In the Dorgan-Waxman Committee Hearings of July 22, 2005, on the damage to the national security done by Plame's identification, an expert witness, Special Forces Col. Patrick Lang said that, as a result of Plame's identification:
"The possibility of penetrating these groups, the possibility of knowing that they're going to carry 10-pound bags of explosive in the subway stations, will go right down the drain."
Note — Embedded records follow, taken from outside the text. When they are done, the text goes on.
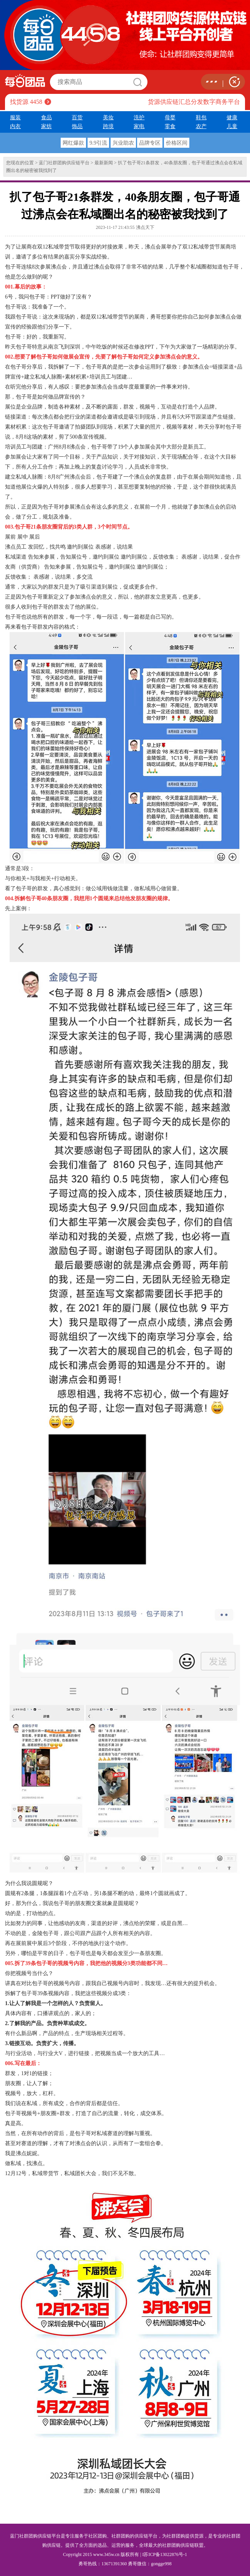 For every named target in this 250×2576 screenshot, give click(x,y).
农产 (201, 126)
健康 (232, 117)
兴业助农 (123, 143)
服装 (15, 117)
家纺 (46, 126)
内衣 (15, 126)
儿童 (232, 126)
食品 (46, 117)
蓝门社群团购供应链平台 (64, 162)
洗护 (139, 117)
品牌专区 (150, 143)
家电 (139, 126)
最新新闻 (103, 162)
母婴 (170, 117)
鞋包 (201, 117)
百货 (77, 117)
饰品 (77, 126)
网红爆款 (73, 143)
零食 (170, 126)
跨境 (108, 126)
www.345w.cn (106, 2554)
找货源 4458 (26, 101)
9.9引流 (98, 143)
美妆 (108, 117)
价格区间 (176, 143) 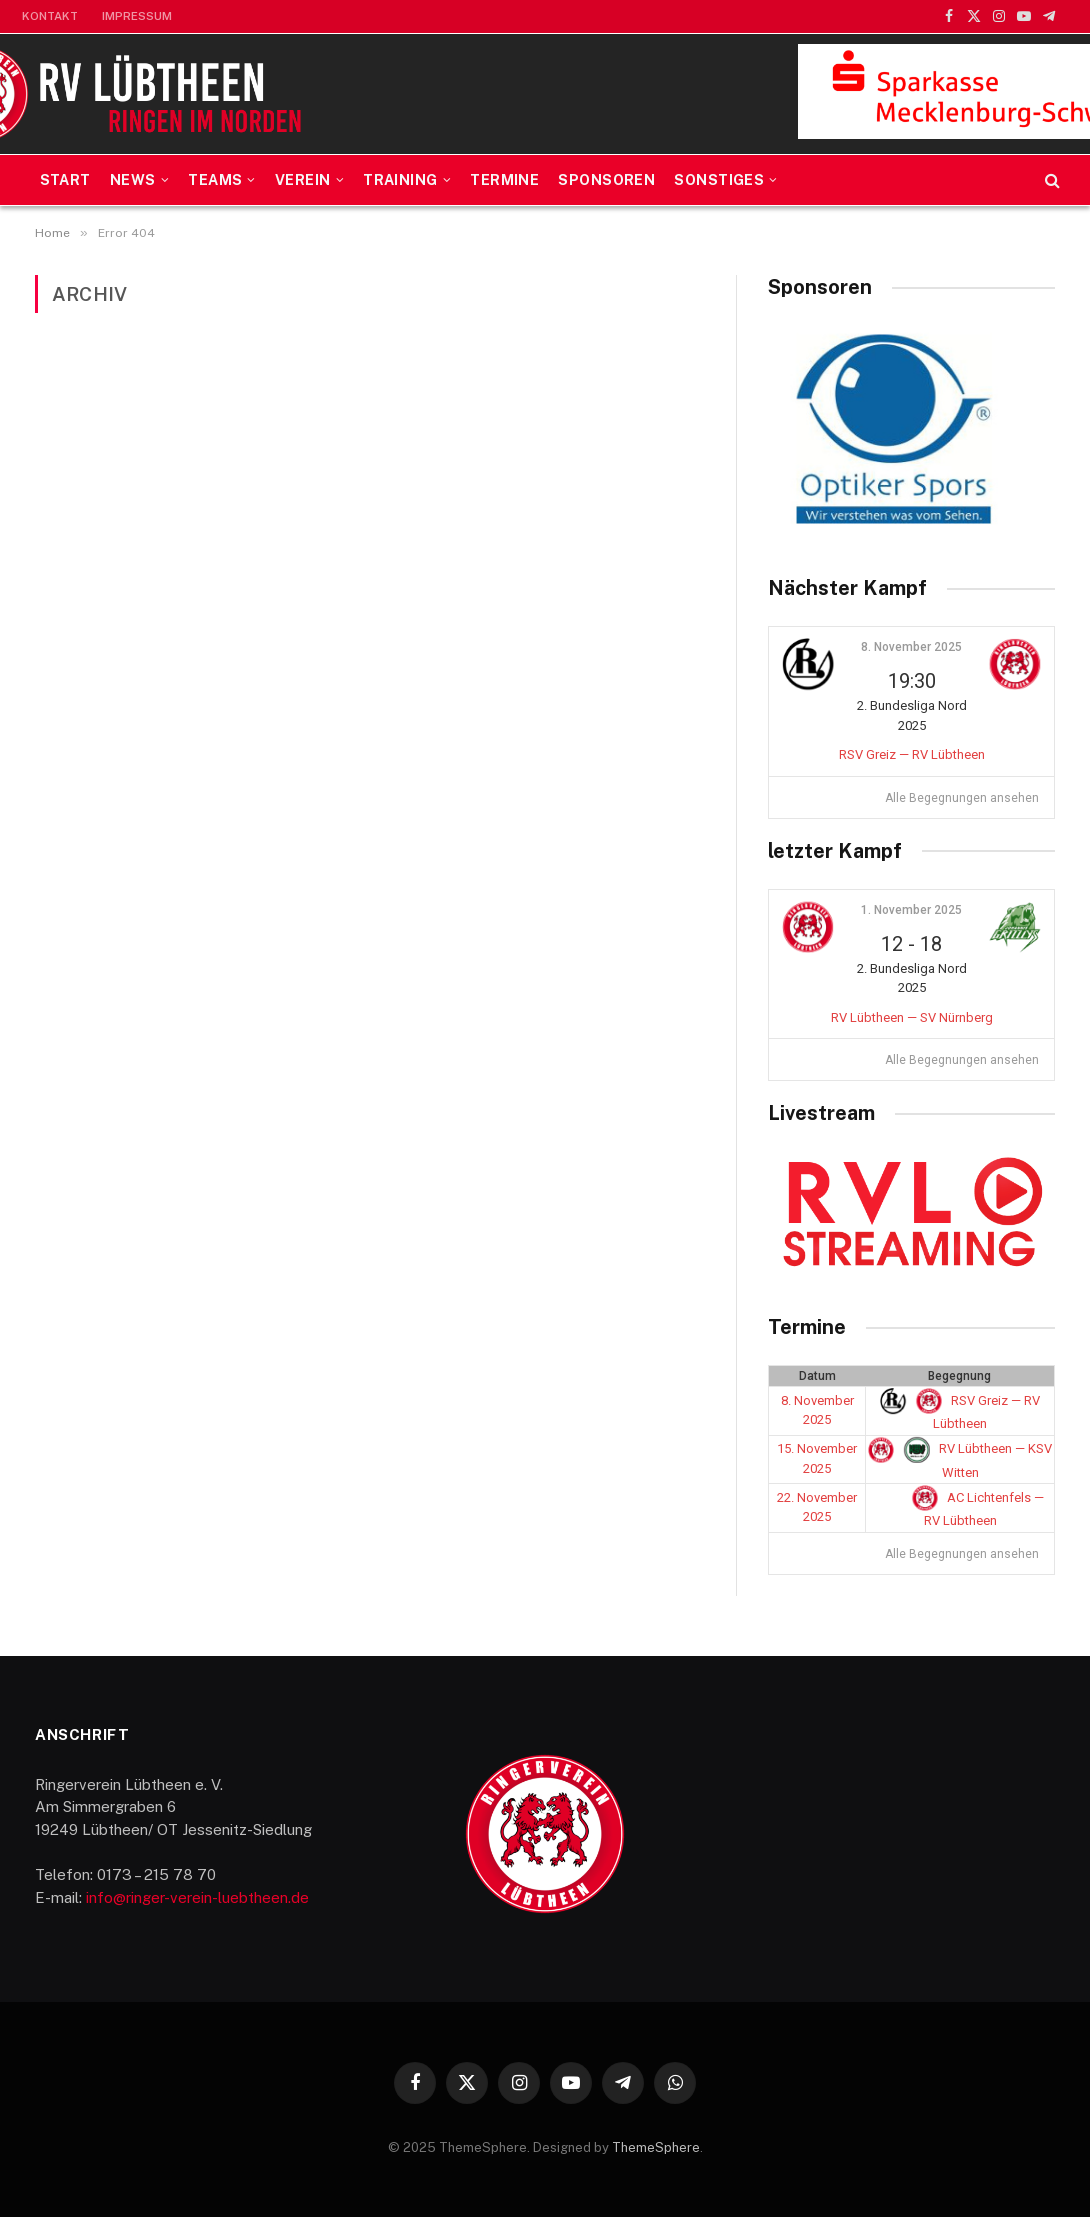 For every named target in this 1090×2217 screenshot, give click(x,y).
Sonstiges (719, 180)
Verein (303, 180)
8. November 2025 (911, 647)
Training (400, 180)
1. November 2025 (911, 910)
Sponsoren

This was in addition to similar testimony by other expert witnesses, including many former CIA officers. Walter Pincus in the Washington Post, October 4, 2003, quoted a former diplomat as affirming that:
"every foreign intelligence service would run Plame's name through its databases within hours of its publication to determine if she had visited their country and to reconstruct her activities."
"Every foreign intelligence service" would include the Pakistani ISI, riddled with Al Qaeda sympathizers.
Let us hope and pray that Thomas Jefferson was wrong, when he worried "I tremble for my country when I reflect that God is just."